Artigo

Sinais de parto

Saiba reconhecer os sinais de parto que indicam que a grávida deve ir para o hospital ou maternidade.

Escrito por: Dr. Luís Branco, Ginecologista-Obstetra.

O trabalho de parto consiste numa série de eventos que culminam no nascimento de um recém-nascido e na expulsão da placenta.

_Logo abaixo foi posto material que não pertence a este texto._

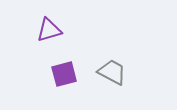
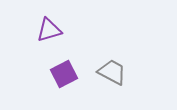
purple square: rotated 12 degrees counterclockwise
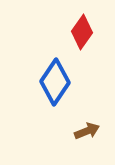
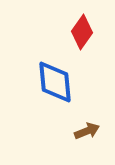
blue diamond: rotated 39 degrees counterclockwise
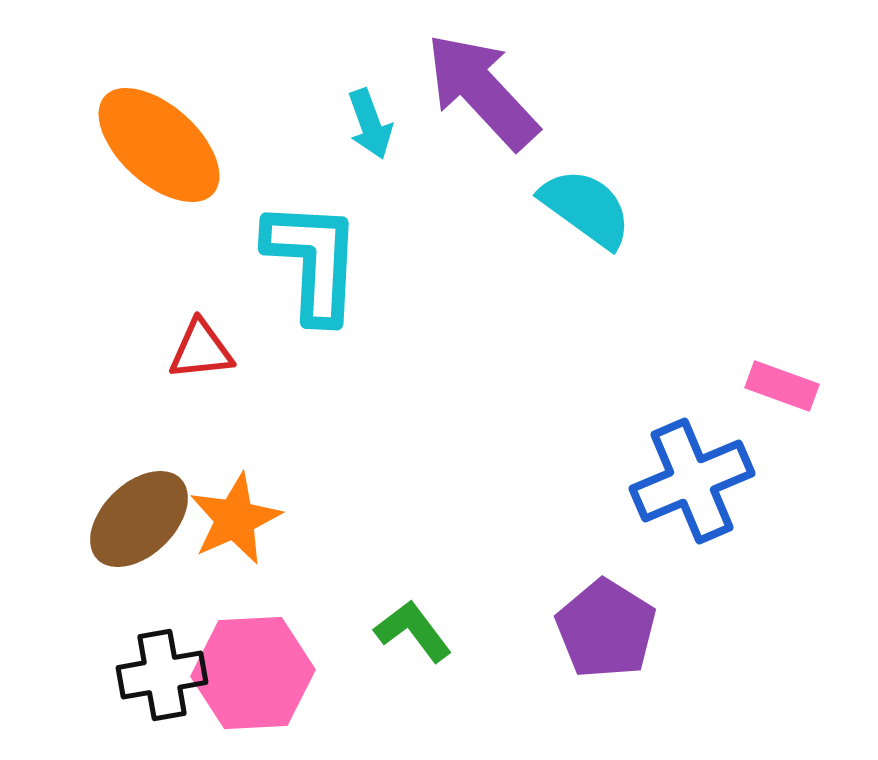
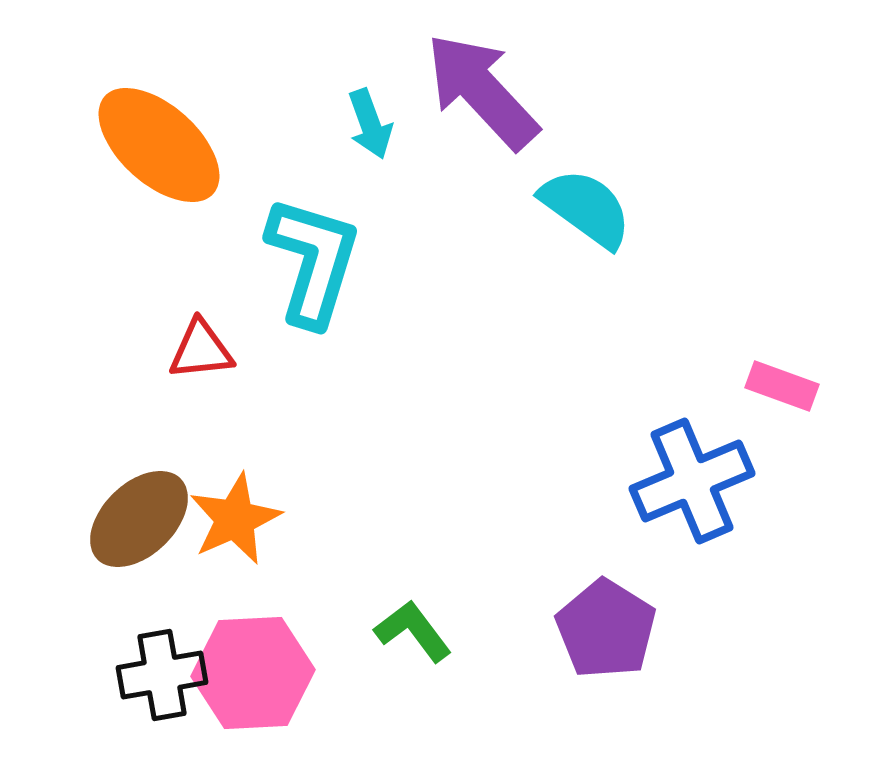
cyan L-shape: rotated 14 degrees clockwise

Conhecer os sinais de início do trabalho de parto é essencial para que a grávida saiba quando deve procurar ajuda, nomeadamente contactar o profissional de saúde assistente ou recorrer à maternidade/hospital escolhido para o nascimento do seu filho.

Este auto-reconhecimento permite diminuir a ansiedade associada a este acontecimento, principalmente para mães de primeira viagem.

Contrações

Há alguns sinais que fazem suspeitar que o início do trabalho de parto está para breve. Entre eles, destaca-se o aparecimento de contrações uterinas esporádicas, de intensidade variável, que aliviam com o repouso ou espontaneamente. As grávidas podem experienciar estas contrações irregulares durante horas ou dias antes do início das "verdadeiras" contrações que caracterizam o trabalho de parto.

Expulsão do rolhão mucoso

Outro sinal frequentemente relatado pelas grávidas é a expulsão de um corrimento gelatinoso, rosado ou acastanhado, através da vagina. Este corrimento designa-se "rolhão mucoso" e consiste em muco cervical com propriedades anti-bacterianas que "protege" o meio intrauterino de infeções ascendentes por via vaginal.

Outros sinais

Outras queixas frequentes que precedem o início do trabalho de parto são a dor lombar, a sensação de pressão suprapúbica, o aumento da frequência urinária ou da vontade defecatória.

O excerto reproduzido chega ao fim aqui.